At 37 weeks of gestation, she had a serum calcium level of 8.8 mg/dL and normal parathyroid hormone of 28.55 pg/mL. A healthy baby weighing 3180 g was delivered smoothly with no clinical nor biochemical evidence of hypocalcemia.

LESSONS

Although primary hyperparathyroidism during pregnancy is usually asymptomatic, patients may present with atypical manifestations such as hyperemesis and pancreatitis. Proper diagnosis and timely intervention are crucial to minimizing potential hazards to both mother and fetus.

摘要

背景

恶心和呕吐在妊娠早期很常见,但很少作为胰腺炎的先兆。

病例描述

这里,我们描述了一位 31 岁的孕妇,她出现进行性恶心和呕吐,随后出现严重的上腹痛。
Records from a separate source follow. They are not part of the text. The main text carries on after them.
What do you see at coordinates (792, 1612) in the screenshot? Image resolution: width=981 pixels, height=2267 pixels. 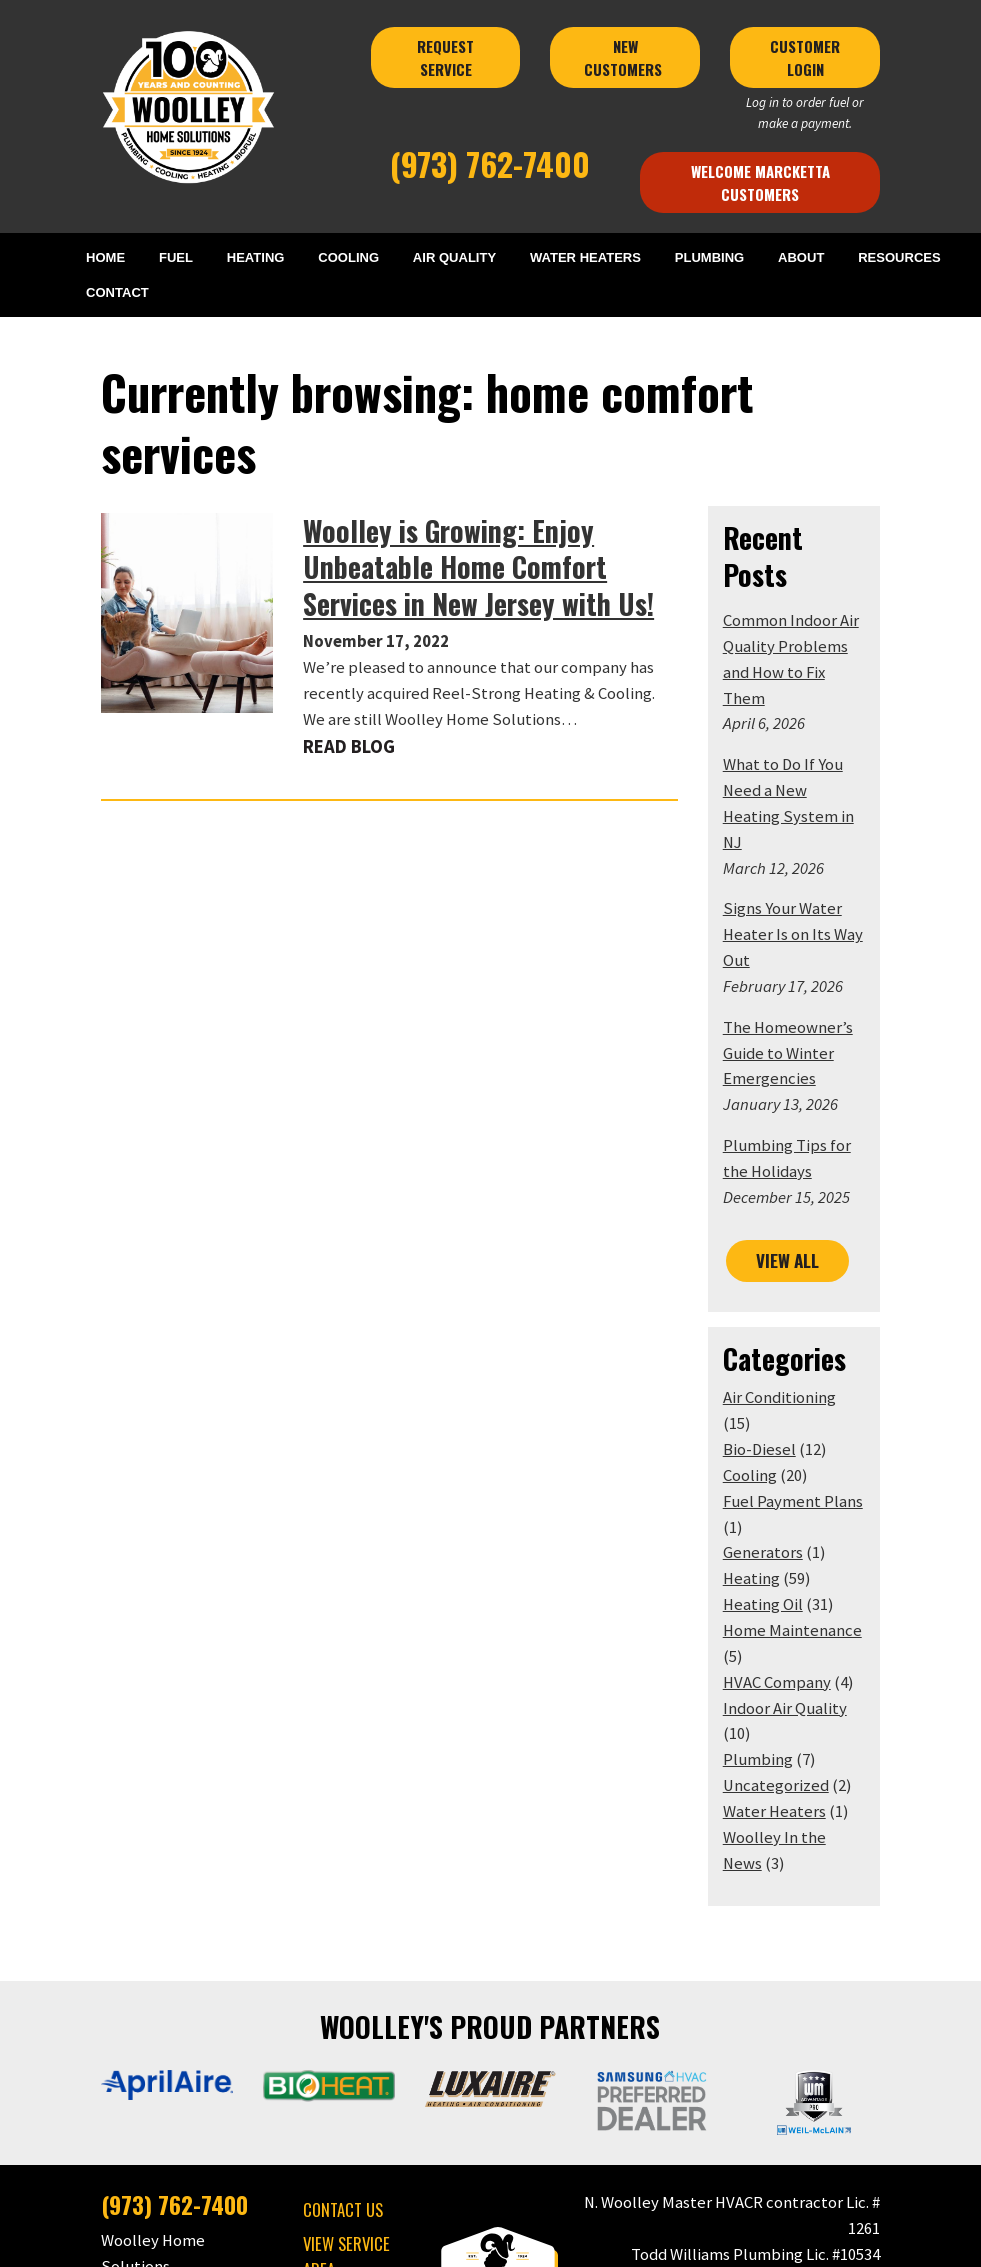 I see `Water Heaters` at bounding box center [792, 1612].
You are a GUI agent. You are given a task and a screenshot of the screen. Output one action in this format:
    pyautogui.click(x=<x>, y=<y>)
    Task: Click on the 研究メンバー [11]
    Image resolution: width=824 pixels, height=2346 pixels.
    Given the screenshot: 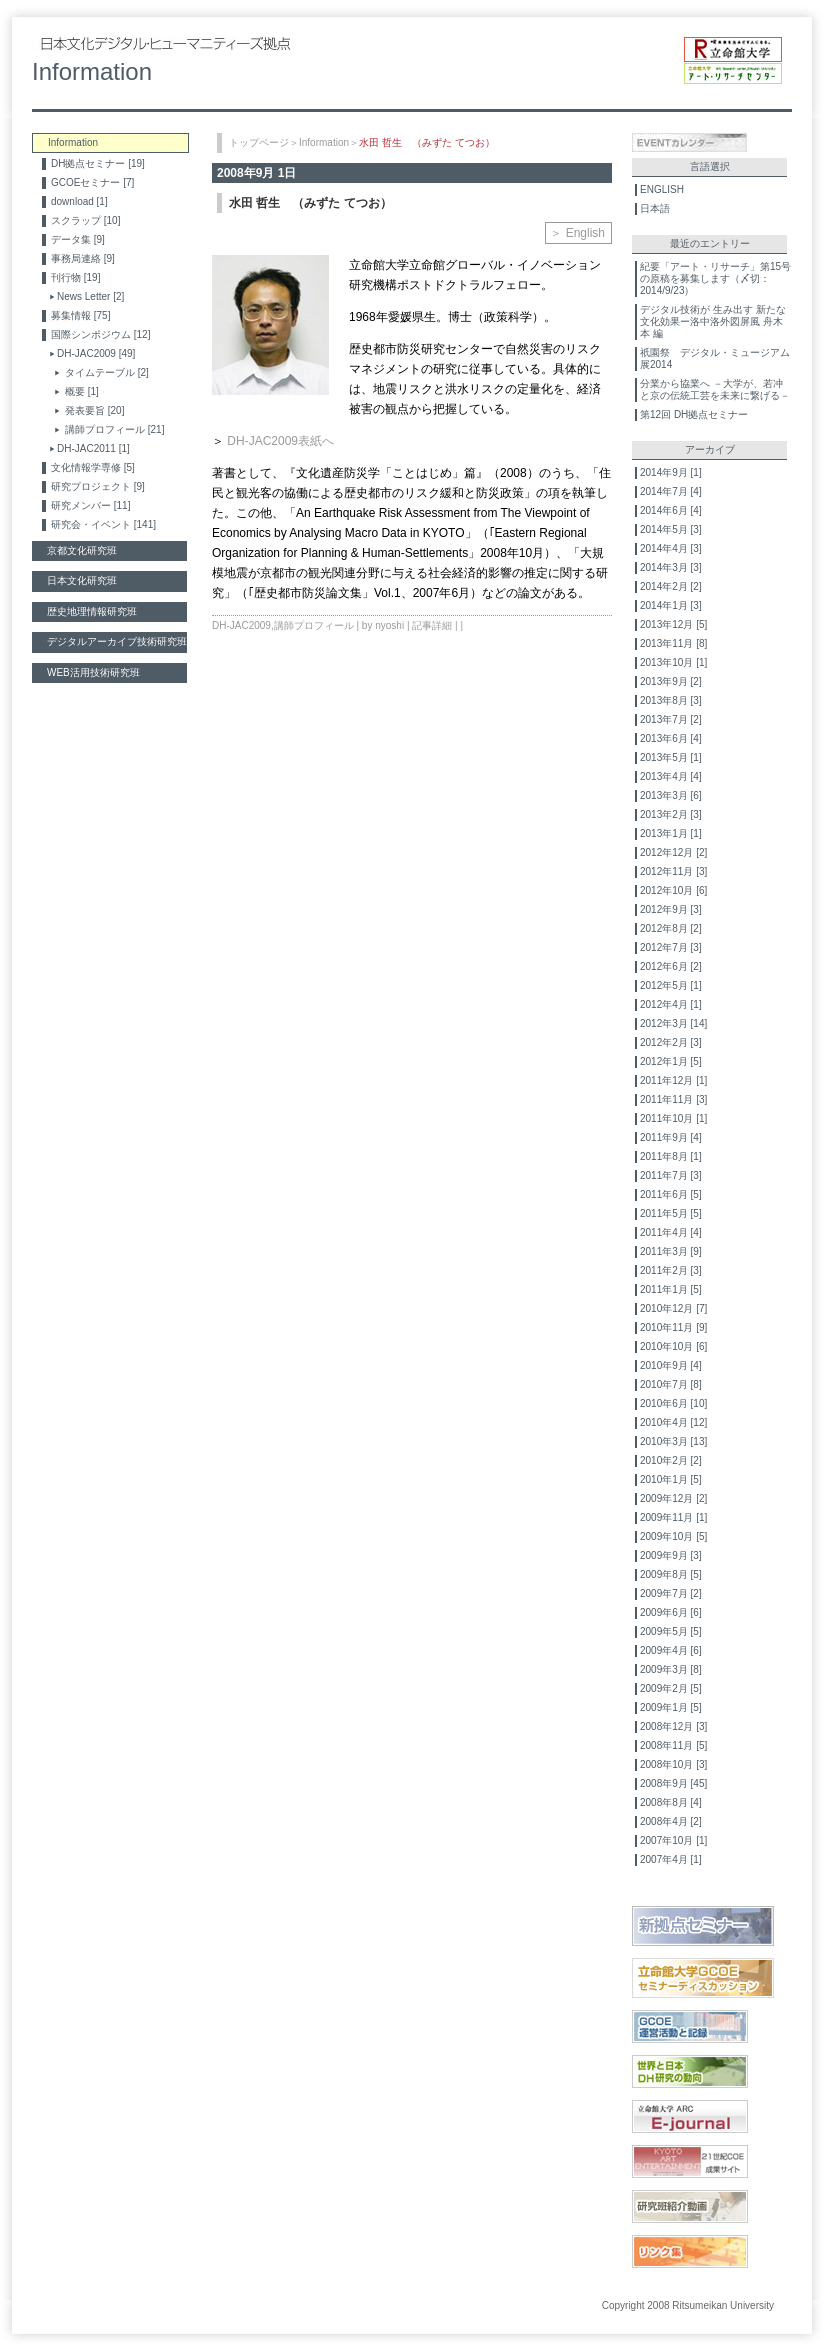 What is the action you would take?
    pyautogui.click(x=90, y=505)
生化数据和超声特征证实发生了急性胰腺炎。伴随的电解质异常包括高钙血症和低钾血症。经药物治疗后,她的病情稳定,但尽管给予静脉补液和呋塞米,高钙血症仍持续存在。

诊断

根据甲状旁腺激素水平升高和尿钙/肌酐清除率比值,诊断为原发性甲状旁腺功能亢进症。

干预措施

颈部超声检查定位显示左侧下甲状旁腺腺瘤。她成功接受了甲状旁腺切除术,恢复顺利。

结果

在妊娠 37 周时,她的血清钙水平为 8.8mg/dL,甲状旁腺激素正常为 28.55pg/mL。顺利产下一名体重 3180g 的健康婴儿,无低钙血症的临床或生化证据。

教训

尽管妊娠期间原发性甲状旁腺功能亢进症通常无症状,但患者可能表现出非典型症状,如妊娠剧吐和胰腺炎。正确的诊断和及时的干预对于将母婴潜在风险降到最低至关重要。